_Document structure recognition data_:
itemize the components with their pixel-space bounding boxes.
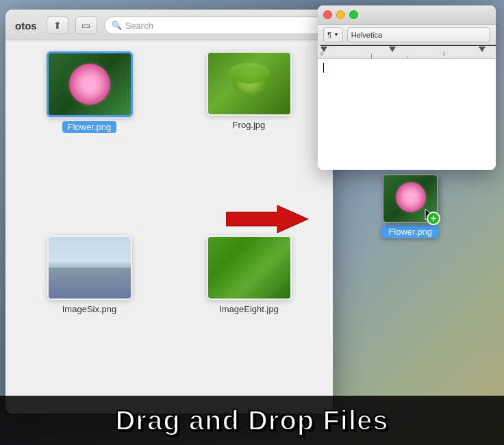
bottom-banner: Drag and Drop Files — [0, 396, 504, 445]
photo-label-fields: ImageEight.jpg — [219, 304, 279, 314]
photo-thumb-flower — [47, 51, 133, 117]
ruler-mark-1: 1 — [442, 51, 445, 57]
arrow-svg — [226, 202, 308, 236]
plus-badge: + — [427, 212, 440, 225]
photo-thumb-landscape — [47, 236, 132, 300]
photo-label-flower: Flower.png — [62, 121, 117, 133]
layout-button[interactable]: ▭ — [75, 16, 97, 34]
fields-image — [208, 237, 290, 298]
search-icon: 🔍 — [112, 21, 122, 30]
ruler-baseline — [320, 45, 496, 46]
photo-label-frog: Frog.jpg — [233, 120, 266, 130]
editor-ruler: 0 1 — [318, 45, 496, 59]
dragged-file: + Flower.png — [381, 175, 439, 238]
photos-window-title: otos — [15, 20, 37, 31]
para-symbol: ¶ — [327, 31, 331, 39]
search-placeholder: Search — [125, 21, 153, 31]
editor-titlebar — [318, 5, 496, 25]
dropdown-arrow: ▼ — [333, 31, 339, 38]
ruler-tick-half — [371, 54, 372, 58]
ruler-marks: 0 1 — [318, 45, 496, 58]
ruler-tab-mid[interactable] — [389, 47, 396, 52]
photo-item-fields[interactable]: ImageEight.jpg — [176, 236, 322, 403]
photo-label-landscape: ImageSix.png — [62, 304, 117, 314]
layout-icon: ▭ — [81, 20, 90, 31]
font-selector[interactable]: Helvetica — [347, 27, 490, 42]
font-name: Helvetica — [351, 31, 382, 39]
photo-thumb-frog — [207, 51, 292, 116]
photo-item-flower[interactable]: Flower.png — [16, 51, 162, 222]
share-icon: ⬆ — [53, 20, 62, 31]
svg-marker-0 — [226, 205, 308, 233]
photo-thumb-fields — [207, 236, 292, 300]
share-button[interactable]: ⬆ — [47, 16, 68, 34]
editor-toolbar: ¶ ▼ Helvetica — [318, 25, 496, 45]
maximize-button[interactable] — [349, 10, 358, 19]
editor-body[interactable] — [318, 59, 496, 170]
paragraph-style-selector[interactable]: ¶ ▼ — [323, 27, 343, 42]
drag-arrow — [226, 202, 308, 236]
photo-item-landscape[interactable]: ImageSix.png — [16, 236, 162, 403]
landscape-image — [49, 237, 131, 298]
frog-image — [208, 53, 290, 114]
photo-item-frog[interactable]: Frog.jpg — [176, 51, 322, 222]
flower-image — [49, 53, 131, 115]
minimize-button[interactable] — [336, 10, 345, 19]
ruler-mark-0: 0 — [320, 51, 323, 57]
ruler-tick-quarter — [407, 55, 407, 58]
dragged-thumb-container: + — [383, 175, 438, 222]
search-box[interactable]: 🔍 Search — [104, 16, 323, 34]
ruler-tab-right[interactable] — [479, 47, 486, 52]
photos-titlebar: otos ⬆ ▭ 🔍 Search — [5, 10, 333, 40]
editor-window: ¶ ▼ Helvetica 0 1 — [318, 5, 496, 170]
editor-cursor — [323, 63, 324, 73]
banner-text: Drag and Drop Files — [115, 405, 388, 436]
dragged-file-label: Flower.png — [381, 225, 439, 238]
close-button[interactable] — [323, 10, 332, 19]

_Task objective_: Take from the entries every line that has the string "landscape".

_Solution_:
photo-thumb-landscape — [47, 236, 132, 300]
photo-label-landscape: ImageSix.png — [62, 304, 117, 314]
photo-item-landscape[interactable]: ImageSix.png — [16, 236, 162, 403]
landscape-image — [49, 237, 131, 298]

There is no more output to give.